→ Exercise data:
******************************

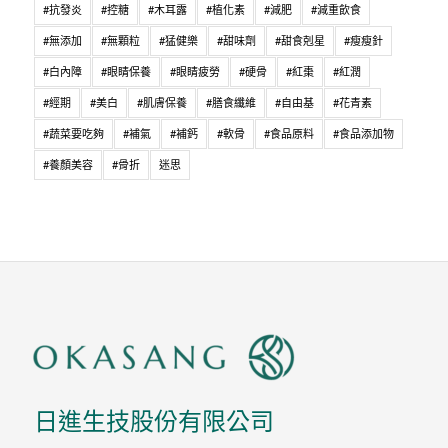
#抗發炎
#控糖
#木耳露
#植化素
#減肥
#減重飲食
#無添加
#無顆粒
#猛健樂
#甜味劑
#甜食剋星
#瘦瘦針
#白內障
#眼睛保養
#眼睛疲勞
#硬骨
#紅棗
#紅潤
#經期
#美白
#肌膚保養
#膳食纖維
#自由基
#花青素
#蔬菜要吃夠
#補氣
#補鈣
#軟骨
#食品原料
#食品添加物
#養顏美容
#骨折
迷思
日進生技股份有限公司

******************************

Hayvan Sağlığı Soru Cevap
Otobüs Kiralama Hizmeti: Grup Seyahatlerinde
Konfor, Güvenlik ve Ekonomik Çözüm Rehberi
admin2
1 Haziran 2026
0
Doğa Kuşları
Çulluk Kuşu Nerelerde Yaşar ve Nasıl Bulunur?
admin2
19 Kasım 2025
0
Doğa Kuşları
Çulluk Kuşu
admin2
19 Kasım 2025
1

******************************

Reproduce every line of the records containing the string "Çulluk".

→ Answer for this exercise:
Çulluk Kuşu Nerelerde Yaşar ve Nasıl Bulunur?
Çulluk Kuşu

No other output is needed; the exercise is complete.